'''

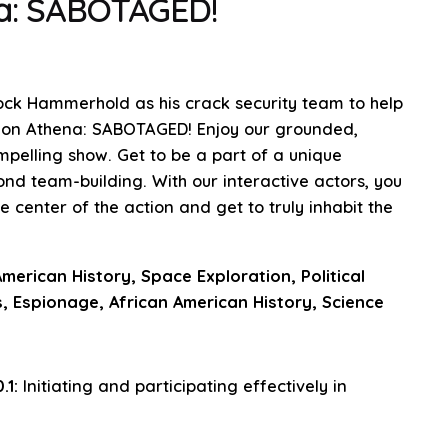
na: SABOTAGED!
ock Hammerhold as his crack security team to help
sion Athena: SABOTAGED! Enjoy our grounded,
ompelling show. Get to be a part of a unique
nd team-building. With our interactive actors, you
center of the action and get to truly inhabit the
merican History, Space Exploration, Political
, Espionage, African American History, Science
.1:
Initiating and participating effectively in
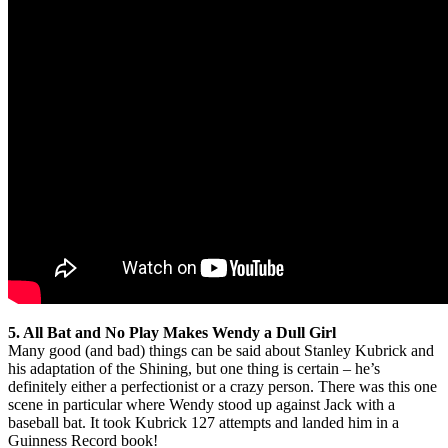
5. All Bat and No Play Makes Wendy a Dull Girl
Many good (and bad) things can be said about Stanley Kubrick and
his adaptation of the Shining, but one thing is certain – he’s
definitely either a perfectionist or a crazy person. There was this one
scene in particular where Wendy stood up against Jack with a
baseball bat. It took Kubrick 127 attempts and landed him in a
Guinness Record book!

'''

**What you are asked to do**. Set down again, word for word, every line from the one with "nd team-building. With" to the one with "Many good (and" in the entries above, and omit the pictures.

**Exercise solution**.
nd team-building. With our interactive actors, you
center of the action and get to truly inhabit the
merican History, Space Exploration, Political
, Espionage, African American History, Science
.1:
Initiating and participating effectively in
5. All Bat and No Play Makes Wendy a Dull Girl
Many good (and bad) things can be said about Stanley Kubrick and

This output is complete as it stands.